=== DATA EXCERPTS ===

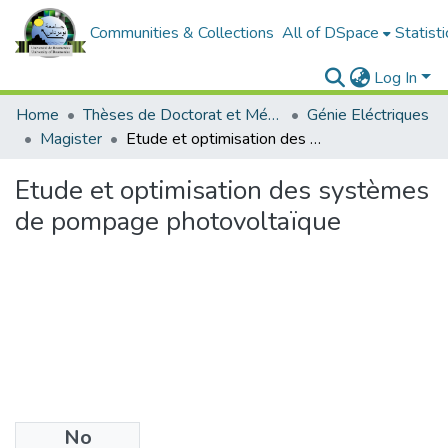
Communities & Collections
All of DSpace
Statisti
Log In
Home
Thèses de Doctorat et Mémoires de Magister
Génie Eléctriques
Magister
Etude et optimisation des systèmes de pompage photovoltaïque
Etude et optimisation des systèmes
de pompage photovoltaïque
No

===
=== DATA EXCERPTS ===

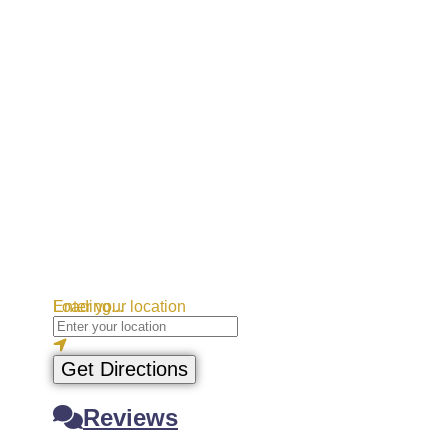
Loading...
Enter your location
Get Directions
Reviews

===

*WHAT IS NEEDED*
Lines above with "pompage" in them are the ones to copy.

*EXERCISE RESULT*
Etude et optimisation des systèmes de pompage photovoltaïque
de pompage photovoltaïque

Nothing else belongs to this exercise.